The Mall of America, in Bloomington, Minn., was quiet mid-morning on Thursday — unless you were on the third floor, that is, where a line at least 50 strong had developed 20 minutes before the opening of the state’s first Shake Shack.

That line continued there through lunch, as burger lovers and curiosity seekers sought their first taste of the famous chain, as a drum line played and passers by snapped pictures.

The location represents a key test for Shake Shack. The chain has 57 locations in the U.S., and has opened recently in places like Arizona and Los Angeles. It was born in New York, however, where the chain is a phenomenon and long lines are the norm.

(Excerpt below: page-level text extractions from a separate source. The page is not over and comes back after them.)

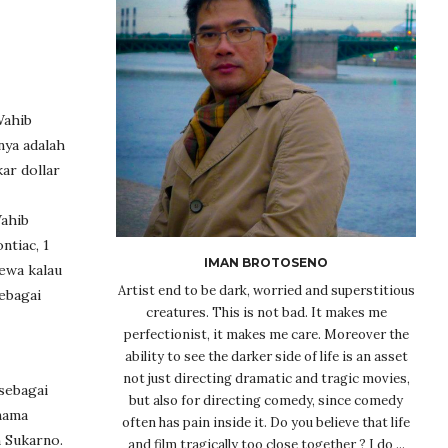
Wahib
nya adalah
ar dollar
Wahib
ntiac, 1
IMAN BROTOSENO
ewa kalau
Artist end to be dark, worried and superstitious
ebagai
creatures. This is not bad. It makes me
perfectionist, it makes me care. Moreover the
ability to see the darker side of life is an asset
not just directing dramatic and tragic movies,
sebagai
but also for directing comedy, since comedy
nama
often has pain inside it. Do you believe that life
n Sukarno.
and film tragically too close together ? I do ...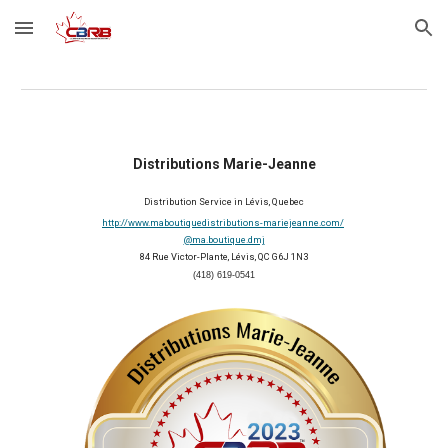
Skip to main content
Skip to navigation
Distributions Marie-Jeanne
Distribution Service in Lévis, Quebec
http://www.maboutiquedistributions-mariejeanne.com/
@ma.boutique.dmj
84 Rue Victor-Plante, Lévis, QC G6J 1N3
(418) 619-0541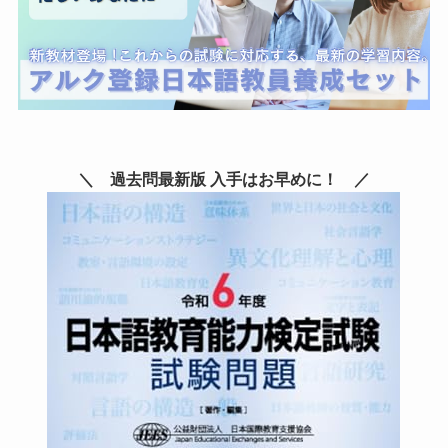
＼ 過去問最新版 入手はお早めに！ ／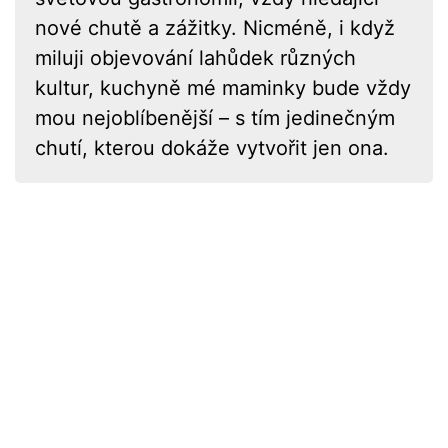
nové chutě a zážitky. Nicméně, i když
miluji objevování lahůdek různých
kultur, kuchyně mé maminky bude vždy
mou nejoblíbenější – s tím jedinečným
chutí, kterou dokáže vytvořit jen ona.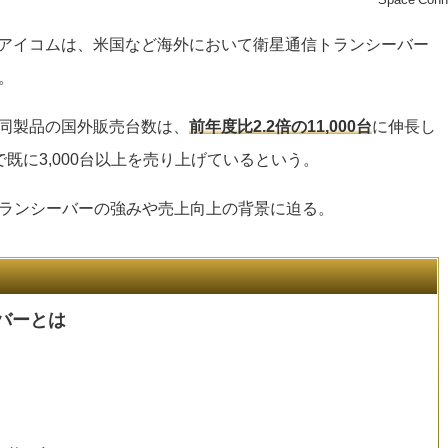
手のアイコムは、米国など海外において衛星通信トランシーバー
。
）の同製品の国外販売台数は、
前年度比2.2倍の11,000台
に伸長し
既に3,000台以上を売り上げているという。
ランシーバーの強みや売上向上の背景に迫る。
バーとは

Yet if the concept is to continue its growth domestically, it has to work in places like this, in the Upper Midwest and away from the country’s major population centers.

Shake Shack restaurant
Shake Shack opened its first domestic location in a mall this week. Photo: Jonathan Maze

“We feel very strongly that Shake Shack belongs in many different places — in big cities and in small cities,” said Andrew McCaughan, vice president of development for the chain. “It’s versatile. We can take it to a lot of different real estate formats.”

“We have a wide demographic,” he added. “It’s still just a $5 hamburger joint. That’s what’s fun about it.”

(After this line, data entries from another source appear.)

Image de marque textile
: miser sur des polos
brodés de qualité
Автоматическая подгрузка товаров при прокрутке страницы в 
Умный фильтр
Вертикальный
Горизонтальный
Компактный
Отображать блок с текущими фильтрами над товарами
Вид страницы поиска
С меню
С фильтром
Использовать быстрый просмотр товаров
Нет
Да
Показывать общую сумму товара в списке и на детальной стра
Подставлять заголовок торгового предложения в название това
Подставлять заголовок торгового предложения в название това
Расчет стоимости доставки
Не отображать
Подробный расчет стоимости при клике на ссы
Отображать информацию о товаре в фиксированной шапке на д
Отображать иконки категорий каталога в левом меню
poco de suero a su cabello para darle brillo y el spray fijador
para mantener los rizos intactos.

In addition, this is the chain’s first domestic location inside an indoor mall, testing Shake Shack’s ability to generate traffic without an on-the-street entrance.

To be sure, the Mall of America isn’t just any mall. It brings in 40 million people every year, 40 percent of whom are tourists. It boasts its own aquarium and amusement park and is currently working on an expansion expected to draw another 20 million visitors. The mall even has its own ZIP code.

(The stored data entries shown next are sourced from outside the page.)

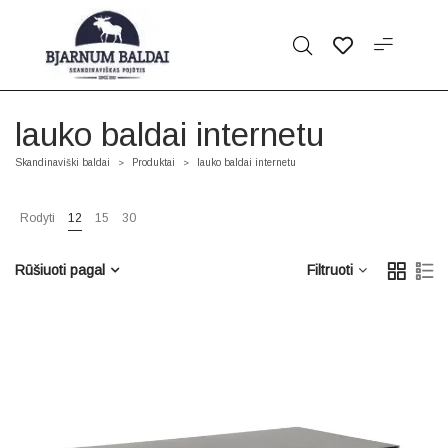
lauko baldai internetu
Skandinaviški baldai
Produktai
lauko baldai internetu
>
>
Rodyti
12
15
30
Rūšiuoti pagal
Filtruoti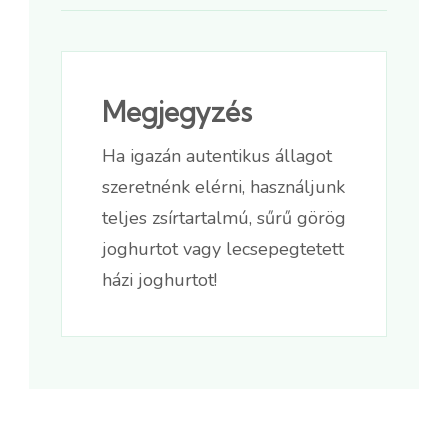
Megjegyzés
Ha igazán autentikus állagot
szeretnénk elérni, használjunk
teljes zsírtartalmú, sűrű görög
joghurtot vagy lecsepegtetett
házi joghurtot!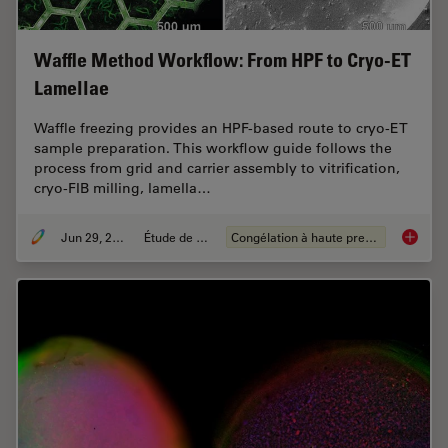
Waffle Method Workflow: From HPF to Cryo-ET
Lamellae
Waffle freezing provides an HPF-based route to cryo-ET
sample preparation. This workflow guide follows the
process from grid and carrier assembly to vitrification,
cryo-FIB milling, lamella…
Jun 29, 2026
Étude de cas
Congélation à haute pression
Waffle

“The Mall of America is legendary,” McCaughan said.

Shake Shack’s location is in a prime corner in a new food court being developed on the Mall of America’s third floor. But much of the lunch-going traffic is still in a different part of the mall.

Shake Shack restaurant
A line of customers waits for Shake Shack's signature, burgers, fries and shakes at the Mall of America. Photo: Jonathan Maze

“You have to do a little more wayfinding,” said Zach Koff, senior vice president of operations. “If you Google the address, there’s just a big mall. It’s something you have to navigate.”

At the same time, the chain has proven to be a draw, as it did on Thursday, when a sizable percentage of the mall’s morning visitors were standing in line at Shake Shack.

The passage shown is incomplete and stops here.